Exercise objective -> When you reach the line with "Наркозно-дыхательные аппараты", start repeating the lines exactly and keep going to the end of the records, but drop every picture.

•••••

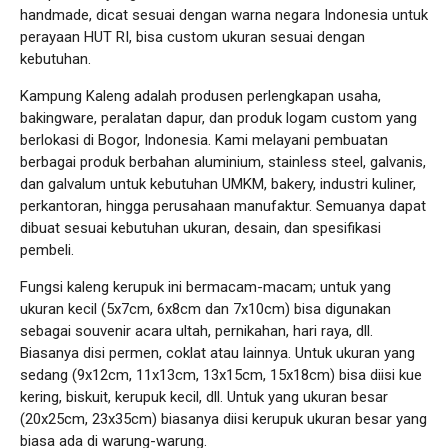
handmade, dicat sesuai dengan warna negara Indonesia untuk
perayaan HUT RI, bisa custom ukuran sesuai dengan
kebutuhan.
Kampung Kaleng adalah produsen perlengkapan usaha,
bakingware, peralatan dapur, dan produk logam custom yang
berlokasi di Bogor, Indonesia. Kami melayani pembuatan
berbagai produk berbahan aluminium, stainless steel, galvanis,
dan galvalum untuk kebutuhan UMKM, bakery, industri kuliner,
perkantoran, hingga perusahaan manufaktur. Semuanya dapat
dibuat sesuai kebutuhan ukuran, desain, dan spesifikasi
pembeli.
Fungsi kaleng kerupuk ini bermacam-macam; untuk yang
ukuran kecil (5x7cm, 6x8cm dan 7x10cm) bisa digunakan
sebagai souvenir acara ultah, pernikahan, hari raya, dll.
Biasanya disi permen, coklat atau lainnya. Untuk ukuran yang
sedang (9x12cm, 11x13cm, 13x15cm, 15x18cm) bisa diisi kue
kering, biskuit, kerupuk kecil, dll. Untuk yang ukuran besar
(20x25cm, 23x35cm) biasanya diisi kerupuk ukuran besar yang
biasa ada di warung-warung.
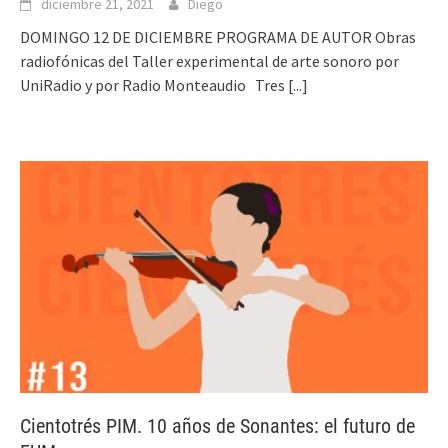
diciembre 21, 2021
Diego
DOMINGO 12 DE DICIEMBRE PROGRAMA DE AUTOR Obras
radiofónicas del Taller experimental de arte sonoro por
UniRadio y por Radio Monteaudio Tres
[...]
Cientotrés PIM. 10 años de Sonantes: el futuro de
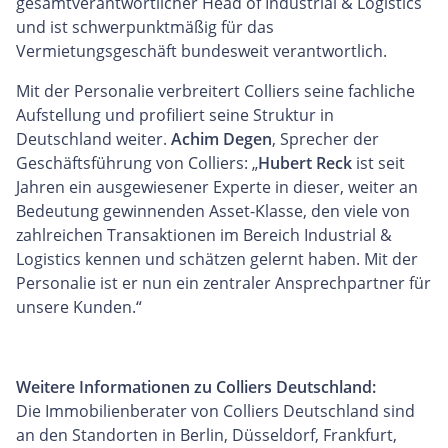
gesamtverantwortlicher Head of Industrial & Logistics
und ist schwerpunktmäßig für das
Vermietungsgeschäft bundesweit verantwortlich.
Mit der Personalie verbreitert Colliers seine fachliche
Aufstellung und profiliert seine Struktur in
Deutschland weiter.
Achim Degen
, Sprecher der
Geschäftsführung von Colliers: „
Hubert Reck
ist seit
Jahren ein ausgewiesener Experte in dieser, weiter an
Bedeutung gewinnenden Asset-Klasse, den viele von
zahlreichen Transaktionen im Bereich Industrial &
Logistics kennen und schätzen gelernt haben. Mit der
Personalie ist er nun ein zentraler Ansprechpartner für
unsere Kunden.“
Weitere Informationen zu Colliers Deutschland:
Die Immobilienberater von Colliers Deutschland sind
an den Standorten in Berlin, Düsseldorf, Frankfurt,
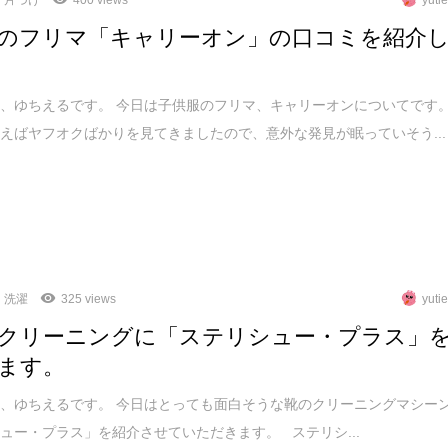
のフリマ「キャリーオン」の口コミを紹介
、ゆちえるです。 今日は子供服のフリマ、キャリーオンについてです
えばヤフオクばかりを見てきましたので、意外な発見が眠っていそう...
洗濯
325 views
yuti
クリーニングに「ステリシュー・プラス」
ます。
、ゆちえるです。 今日はとっても面白そうな靴のクリーニングマシー
ュー・プラス」を紹介させていただきます。 ステリシ...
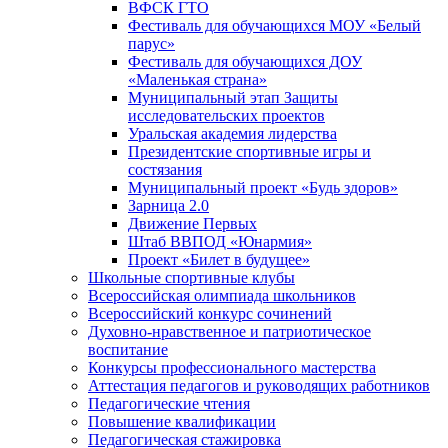
ВФСК ГТО
Фестиваль для обучающихся МОУ «Белый
парус»
Фестиваль для обучающихся ДОУ
«Маленькая страна»
Муниципальный этап Защиты
исследовательских проектов
Уральская академия лидерства
Президентские спортивные игры и
состязания
Муниципальный проект «Будь здоров»
Зарница 2.0
Движение Первых
Штаб ВВПОД «Юнармия»
Проект «Билет в будущее»
Школьные спортивные клубы
Всероссийская олимпиада школьников
Всероссийский конкурс сочинений
Духовно-нравственное и патриотическое
воспитание
Конкурсы профессионального мастерства
Аттестация педагогов и руководящих работников
Педагогические чтения
Повышение квалификации
Педагогическая стажировка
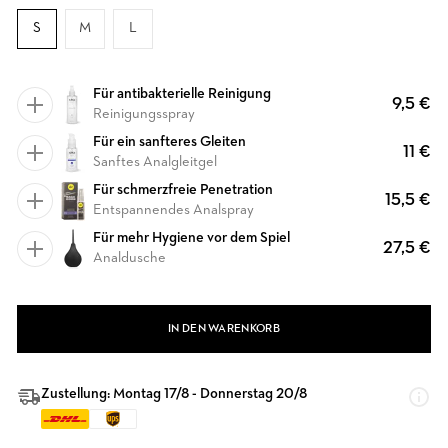
S
M
L
Für antibakterielle Reinigung
9,5 €
Reinigungsspray
Für ein sanfteres Gleiten
11 €
Sanftes Analgleitgel
Für schmerzfreie Penetration
15,5 €
Entspannendes Analspray
Für mehr Hygiene vor dem Spiel
27,5 €
Analdusche
IN DEN WARENKORB
Zustellung: Montag 17/8 - Donnerstag 20/8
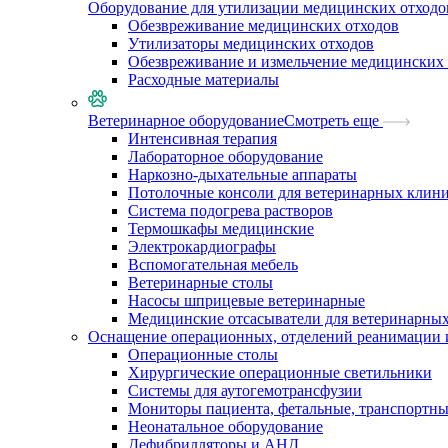
Оборудование для утилизации медицинских отходо
Обезвреживание медицинских отходов
Утилизаторы медицинских отходов
Обезвреживание и измельчение медицинских 
Расходные материалы
Ветеринарное оборудование
Смотреть еще
Интенсивная терапия
Лабораторное оборудование
Наркозно-дыхательные аппараты
Потолочные консоли для ветеринарных клин
Система подогрева растворов
Термошкафы медицинские
Электрокардиографы
Вспомогательная мебель
Ветеринарные столы
Насосы шприцевые ветеринарные
Медицинские отсасыватели для ветеринарны
Оснащение операционных, отделений реанимации 
Операционные столы
Хирургические операционные светильники
Системы для аутогемотрансфузии
Мониторы пациента, фетальные, транспортн
Неонатальное оборудование
Дефибрилляторы и АНД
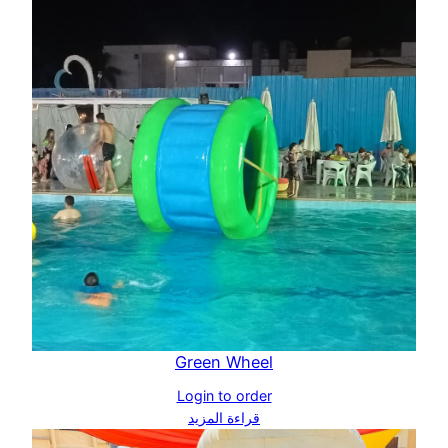
Green Wheel
Login to order
قراءة المزيد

•••••

Written response ->
Наркозно-дыхательные аппараты
Потолочные консоли для ветеринарных клин
Система подогрева растворов
Термошкафы медицинские
Электрокардиографы
Вспомогательная мебель
Ветеринарные столы
Насосы шприцевые ветеринарные
Медицинские отсасыватели для ветеринарны
Оснащение операционных, отделений реанимации 
Операционные столы
Хирургические операционные светильники
Системы для аутогемотрансфузии
Мониторы пациента, фетальные, транспортн
Неонатальное оборудование
Дефибрилляторы и АНД
Green Wheel
Login to order
قراءة المزيد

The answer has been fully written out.